Hiding internal information permits implementation of a class to be changed without
requiring any clients of the class to modify code. Additions and changes to the class are
surrounded by “fire walls” that limit the effects of any change so that changes can be
understood clearly. Trade off between information hiding and optimization activities.
During analysis, we are concerned with information hiding. During design, the public
interface of each class must be defined carefully. The designer must decide which attributes
should be accessible from outside the class. These decisions should be recorded in the
object model by adding the annotation {private} after attributes that are to be hidden, or
by separating the list of attributes into 2 parts. Taken to an extreme a method on a class
could traverse all the associations of the object model to locate and access another object in
the system .This is appropriate during analysis, but methods that know too much about
the entire model are fragile because any change in representation invalidates them.
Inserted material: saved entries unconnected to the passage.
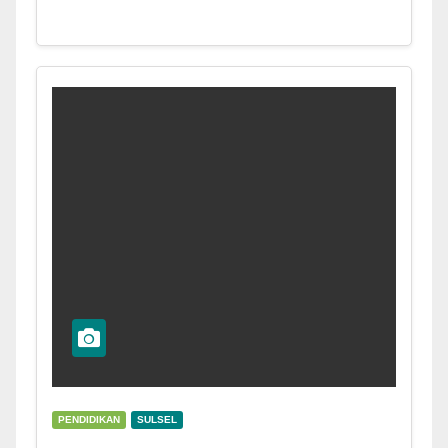
PENDIDIKAN
SULSEL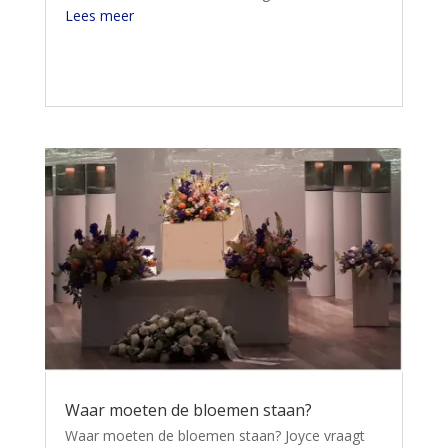
Lees meer
Waar moeten de bloemen staan?
Waar moeten de bloemen staan? Joyce vraagt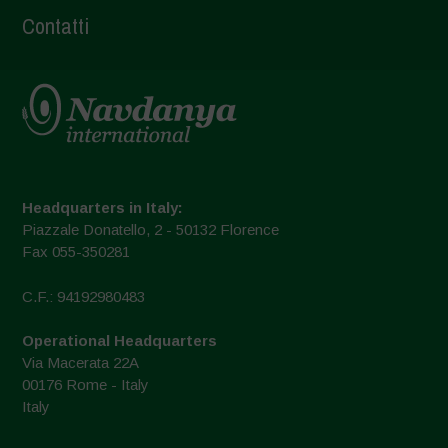
Contatti
Headquarters in Italy:
Piazzale Donatello, 2 - 50132 Florence
Fax 055-350281
C.F.: 94192980483
Operational Headquarters
Via Macerata 22A
00176 Rome - Italy
Italy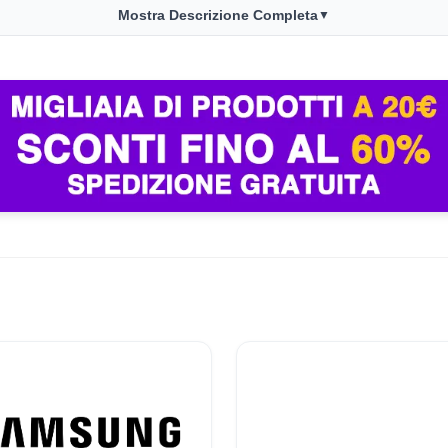
Mostra Descrizione Completa
▼
I 4K a 144Hz. Adatto a console moderne e PC.
ne di film. AI Sound Wizard adatta il profilo audio alle preferenz
 soundbar senza limiti.
e suggerisce contenuti in base alle tue abitudini. Ottimizza i
 più diffuse e si adatta agli ambienti più grandi, garantendo qua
During
design we try to limit the scope of any one method. We need to define the bounds of
visibility that each method requires. Specifying what other classes a method can see
defines the dependencies between classes. Each operation should have a limited knowledge
of the entire model, including the structure of classes, associations and operations. The
fewer things that an operation knows about, the less likely it will be affected by any
changes. The fewer operations know about details of a class, the easier the class can be
changed if needed.
The following design principles help to limit the scope of knowledge of any operation:
Allocate to each class the responsibility of performing operations and providing
information that pertains to it.
Call an operation to access attributes belonging to an object of another class
Avoid traversing associations that are not connected to the current class.
Define interfaces at as high a level of abstraction as possible.
Hide external objects at the system boundary by defining abstract interface classes,
that is, classes that mediate between the system and the raw external objects.
Avoid applying a method to the result of another method, unless the result class is
already a supplier of methods to the caller. Instead consider writing a method to
combine the two operations.
Coherence of entities: One important design principle is coherence of entities. An entity,
such as a class, an operation, or a module, is coherent if it is organized on a consistent plan
and all its parts fit together toward a common goal. It shouldn’t be a collection of unrelated
parts. A method should do one thing well .a single method should not contain both policy
and implementation. “A policy is the making of context dependent decisions.”
“Implementation is the execution of fully specified algorithms.”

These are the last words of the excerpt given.